__WORK ITEM__. Can you pull out each line of the data below that includes the word "있습니다"?

RECORDS FOR THE EXERCISE START

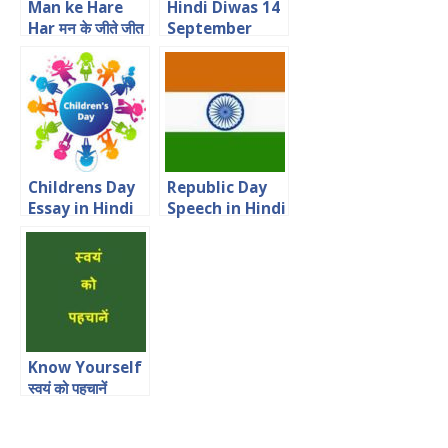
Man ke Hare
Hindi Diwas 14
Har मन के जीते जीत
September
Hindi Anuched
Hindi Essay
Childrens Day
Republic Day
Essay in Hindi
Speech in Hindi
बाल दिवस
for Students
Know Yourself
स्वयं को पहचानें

RECORDS FOR THE EXERCISE END
RECORDS FOR THE EXERCISE START

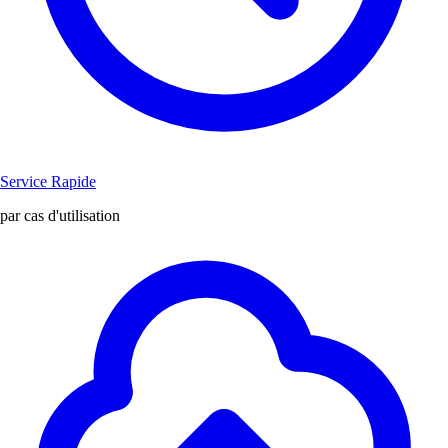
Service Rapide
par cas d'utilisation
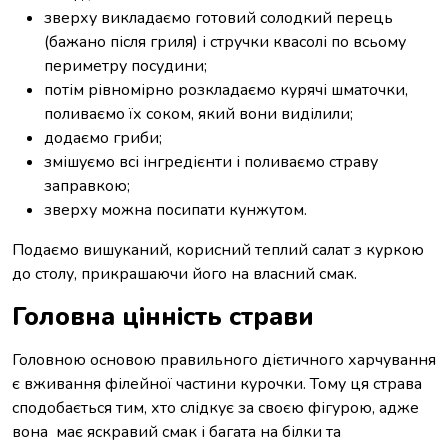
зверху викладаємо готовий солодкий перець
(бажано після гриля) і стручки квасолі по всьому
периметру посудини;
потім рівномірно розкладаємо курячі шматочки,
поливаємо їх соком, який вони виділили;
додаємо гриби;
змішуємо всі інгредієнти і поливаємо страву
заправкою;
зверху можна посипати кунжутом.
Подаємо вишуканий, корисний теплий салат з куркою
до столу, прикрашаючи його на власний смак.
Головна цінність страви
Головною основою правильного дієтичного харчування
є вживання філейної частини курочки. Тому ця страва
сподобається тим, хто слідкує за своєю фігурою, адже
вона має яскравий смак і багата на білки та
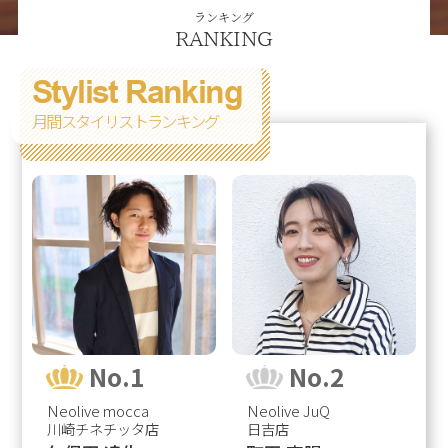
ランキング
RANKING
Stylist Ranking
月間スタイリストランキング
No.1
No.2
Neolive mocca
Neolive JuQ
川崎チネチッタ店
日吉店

RECORDS FOR THE EXERCISE END
RECORDS FOR THE EXERCISE START

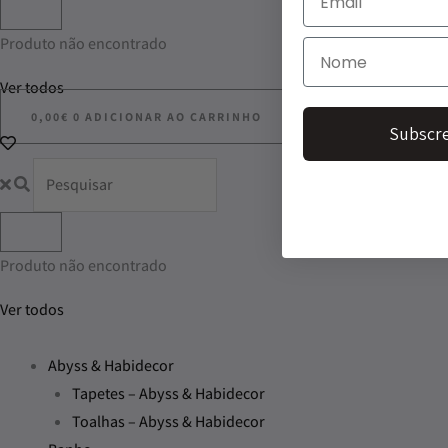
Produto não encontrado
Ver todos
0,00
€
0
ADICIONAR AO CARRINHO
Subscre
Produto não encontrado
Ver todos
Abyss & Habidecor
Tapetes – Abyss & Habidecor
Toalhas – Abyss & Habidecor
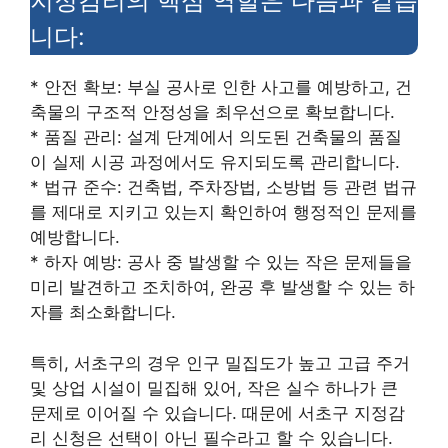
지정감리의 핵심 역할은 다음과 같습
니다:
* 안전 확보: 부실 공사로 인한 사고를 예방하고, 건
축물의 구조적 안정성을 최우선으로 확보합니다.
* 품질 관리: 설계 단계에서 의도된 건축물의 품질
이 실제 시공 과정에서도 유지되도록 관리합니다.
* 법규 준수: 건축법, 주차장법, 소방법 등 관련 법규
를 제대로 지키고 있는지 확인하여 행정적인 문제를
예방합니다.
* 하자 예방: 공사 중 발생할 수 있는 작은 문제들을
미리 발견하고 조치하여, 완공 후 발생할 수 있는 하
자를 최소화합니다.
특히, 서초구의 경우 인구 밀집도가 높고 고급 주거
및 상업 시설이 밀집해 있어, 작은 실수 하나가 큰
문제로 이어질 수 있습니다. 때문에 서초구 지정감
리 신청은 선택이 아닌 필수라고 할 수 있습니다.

RECORDS FOR THE EXERCISE END

__OUTPUT BELOW__.
문제로 이어질 수 있습니다. 때문에 서초구 지정감
리 신청은 선택이 아닌 필수라고 할 수 있습니다.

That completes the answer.